Enter the growling and hot breath. You are kneeling. Three large Doberman dogs fill the hallway. Their heads are perfectly in line with yours. Each of them snarl and salivate as if rabies is the least of their problems. The woman reassures you that they would not bite. You look at her and recall the recent screaming and note the bloody floor. You also note that in the midst of this you are the total stranger in the house from whom the dogs are apparently protecting their mistress. Their non biting disposition may have been recently reconsidered.

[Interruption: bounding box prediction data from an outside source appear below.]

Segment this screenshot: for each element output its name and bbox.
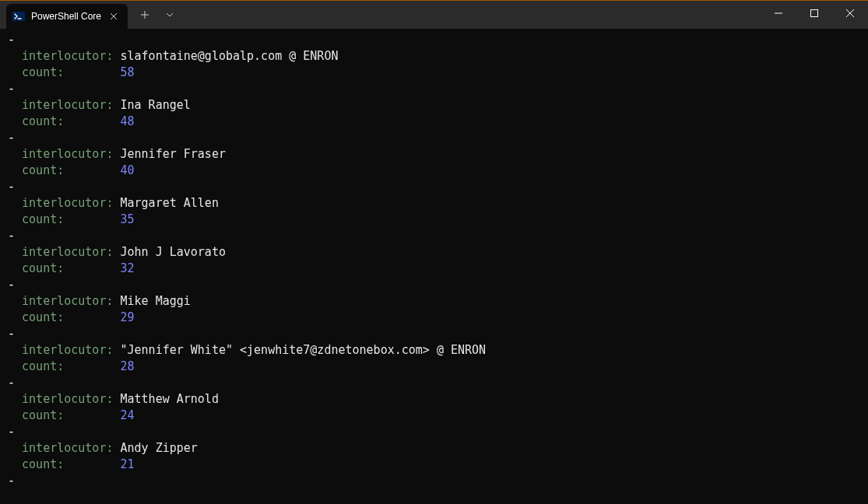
record-line: count: 48 — [8, 114, 135, 128]
value-interlocutor: Matthew Arnold — [121, 392, 219, 406]
label-interlocutor: interlocutor: — [22, 245, 120, 259]
maximize-button[interactable] — [796, 1, 832, 26]
value-interlocutor: Margaret Allen — [121, 196, 219, 210]
record-line: count: 21 — [8, 457, 135, 471]
record-line: interlocutor: Andy Zipper — [8, 441, 198, 455]
record-line: interlocutor: slafontaine@globalp.com @ … — [8, 49, 338, 63]
record-line: count: 58 — [8, 65, 135, 79]
tab-title: PowerShell Core — [31, 11, 101, 22]
record-line: interlocutor: Jennifer Fraser — [8, 147, 226, 161]
value-count: 48 — [121, 114, 135, 128]
titlebar: PowerShell Core — [0, 1, 868, 29]
record-line: count: 24 — [8, 408, 135, 422]
value-count: 29 — [121, 310, 135, 324]
yaml-dash: - — [8, 327, 15, 341]
value-count: 32 — [121, 261, 135, 275]
yaml-dash: - — [8, 278, 15, 292]
yaml-dash: - — [8, 82, 15, 96]
yaml-dash: - — [8, 33, 15, 47]
label-count: count: — [22, 457, 120, 471]
yaml-dash: - — [8, 425, 15, 439]
window-controls — [761, 1, 868, 26]
label-count: count: — [22, 408, 120, 422]
record-line: interlocutor: Ina Rangel — [8, 98, 191, 112]
value-interlocutor: "Jennifer White" <jenwhite7@zdnetonebox.… — [121, 343, 487, 357]
yaml-dash: - — [8, 229, 15, 243]
yaml-dash: - — [8, 131, 15, 145]
record-line: count: 35 — [8, 212, 135, 226]
value-count: 21 — [121, 457, 135, 471]
label-interlocutor: interlocutor: — [22, 392, 120, 406]
label-interlocutor: interlocutor: — [22, 147, 120, 161]
label-interlocutor: interlocutor: — [22, 49, 120, 63]
value-interlocutor: Jennifer Fraser — [121, 147, 226, 161]
powershell-icon — [12, 10, 25, 23]
label-interlocutor: interlocutor: — [22, 294, 120, 308]
close-tab-button[interactable] — [107, 10, 120, 23]
label-interlocutor: interlocutor: — [22, 196, 120, 210]
record-line: interlocutor: Margaret Allen — [8, 196, 219, 210]
record-line: count: 28 — [8, 359, 135, 373]
label-count: count: — [22, 310, 120, 324]
value-interlocutor: slafontaine@globalp.com @ ENRON — [121, 49, 339, 63]
value-interlocutor: Andy Zipper — [121, 441, 198, 455]
close-window-button[interactable] — [832, 1, 868, 26]
svg-rect-3 — [811, 10, 818, 17]
tab-actions — [134, 4, 181, 26]
label-interlocutor: interlocutor: — [22, 343, 120, 357]
yaml-dash: - — [8, 474, 15, 488]
value-interlocutor: Ina Rangel — [121, 98, 191, 112]
tab-powershell[interactable]: PowerShell Core — [6, 4, 128, 29]
record-line: count: 40 — [8, 163, 135, 177]
record-line: count: 32 — [8, 261, 135, 275]
new-tab-button[interactable] — [134, 4, 156, 26]
value-count: 28 — [121, 359, 135, 373]
record-line: interlocutor: Mike Maggi — [8, 294, 191, 308]
record-line: interlocutor: "Jennifer White" <jenwhite… — [8, 343, 486, 357]
record-line: interlocutor: Matthew Arnold — [8, 392, 219, 406]
tab-dropdown-button[interactable] — [159, 4, 181, 26]
label-count: count: — [22, 212, 120, 226]
value-interlocutor: Mike Maggi — [121, 294, 191, 308]
terminal-output[interactable]: - interlocutor: slafontaine@globalp.com … — [0, 29, 868, 492]
label-interlocutor: interlocutor: — [22, 441, 120, 455]
label-count: count: — [22, 114, 120, 128]
minimize-button[interactable] — [761, 1, 796, 26]
label-count: count: — [22, 163, 120, 177]
record-line: count: 29 — [8, 310, 135, 324]
value-count: 58 — [121, 65, 135, 79]
value-count: 40 — [121, 163, 135, 177]
svg-rect-0 — [12, 12, 25, 21]
value-count: 24 — [121, 408, 135, 422]
yaml-dash: - — [8, 376, 15, 390]
label-count: count: — [22, 261, 120, 275]
value-interlocutor: John J Lavorato — [121, 245, 226, 259]
label-count: count: — [22, 65, 120, 79]
value-count: 35 — [121, 212, 135, 226]
yaml-dash: - — [8, 180, 15, 194]
label-count: count: — [22, 359, 120, 373]
label-interlocutor: interlocutor: — [22, 98, 120, 112]
record-line: interlocutor: John J Lavorato — [8, 245, 226, 259]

She calls to them to and assures them that all is well. You hope they believe her. She tells you that they are just hungry and to go in the kitchen and feed them. Dreading moving, you slowly rise and, very slowly slide your feet step by step into the kitchen. Sure enough there is a huge dog bowl on the floor and an even bigger box of dog biscuits on the kitchen bench. You pour some into the bowl, look at the dogs who even appear to be tail wagging, then pour some more for luck. No sooner have you stepped back than the dogs are into the biscuits.
Relieved you leap from the kitchen and slam the door. Your smug smile lasts only a moment as you hear the combined scurrying of the dog feet on the lino floor. Smile gone, the damn dogs know another way out of the kitchen. You race down the hallway to two glass sliding doors half way down. The dogs round the corner and see you. Luck holds as, like the final of an ice skating race, they all collapse on the lino floor and slide across the room. The seconds are a gift that allow the closing of the doors. Safety. You sit for a few minutes until either yours, or your partner’s hands, stop shaking enough to safely cut the cord.
And tomorrow night is a long fourteen hour Saturday night and all the night clubs will be open. You know you are a seasoned ambo when you realise that the patients are only a distraction to take your attention away from the next danger.